START Information given
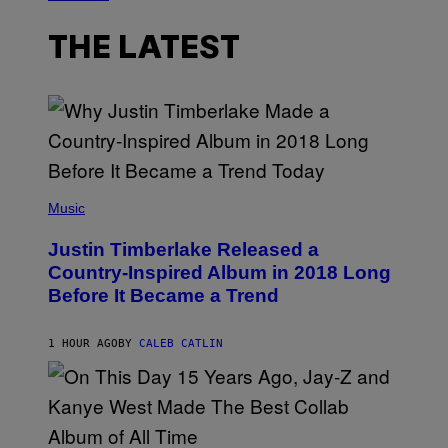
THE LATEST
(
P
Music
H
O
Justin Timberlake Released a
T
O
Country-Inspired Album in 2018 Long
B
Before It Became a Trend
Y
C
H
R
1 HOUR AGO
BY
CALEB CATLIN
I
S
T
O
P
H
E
END Information given
Copy out all of the material exactly as written, without its pictures.

## Output of the exercise
THE LATEST
(
P
Music
H
O
Justin Timberlake Released a
T
O
Country-Inspired Album in 2018 Long
B
Before It Became a Trend
Y
C
H
R
1 HOUR AGO
BY
CALEB CATLIN
I
S
T
O
P
H
E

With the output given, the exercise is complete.